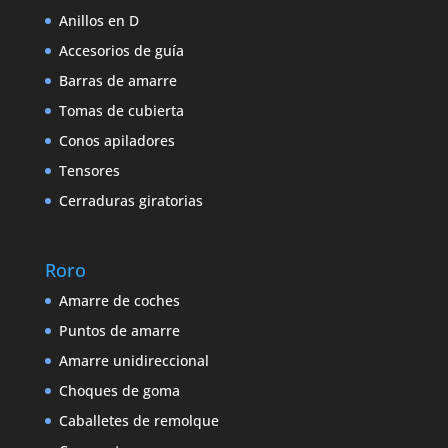
Anillos en D
Accesorios de guía
Barras de amarre
Tomas de cubierta
Conos apiladores
Tensores
Cerraduras giratorias
Roro
Amarre de coches
Puntos de amarre
Amarre unidireccional
Choques de goma
Caballetes de remolque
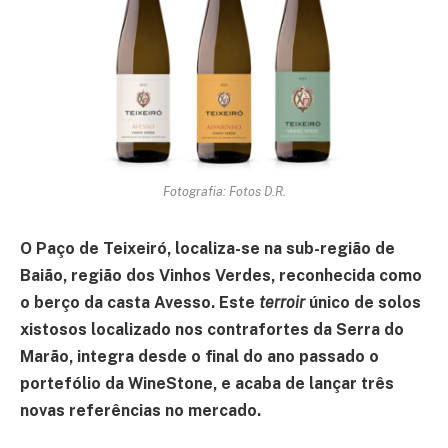
Fotografia: Fotos D.R.
O Paço de Teixeiró, localiza-se na sub-região de
Baião, região dos Vinhos Verdes, reconhecida como
o berço da casta Avesso. Este
terroir
único de solos
xistosos localizado nos contrafortes da Serra do
Marão, integra desde o final do ano passado o
portefólio da WineStone, e acaba de lançar três
novas referências no mercado.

Work to complete:
The lines to copy exactly start with the line above that has "Tomas de cubierta" and go on through the line that has "portefólio da WineStone, e"; please include both, add nothing else, and omit the pictures.

Answer to this exercise:
Tomas de cubierta
Conos apiladores
Tensores
Cerraduras giratorias
Roro
Amarre de coches
Puntos de amarre
Amarre unidireccional
Choques de goma
Caballetes de remolque
Fotografia: Fotos D.R.
O Paço de Teixeiró, localiza-se na sub-região de
Baião, região dos Vinhos Verdes, reconhecida como
o berço da casta Avesso. Este
terroir
único de solos
xistosos localizado nos contrafortes da Serra do
Marão, integra desde o final do ano passado o
portefólio da WineStone, e acaba de lançar três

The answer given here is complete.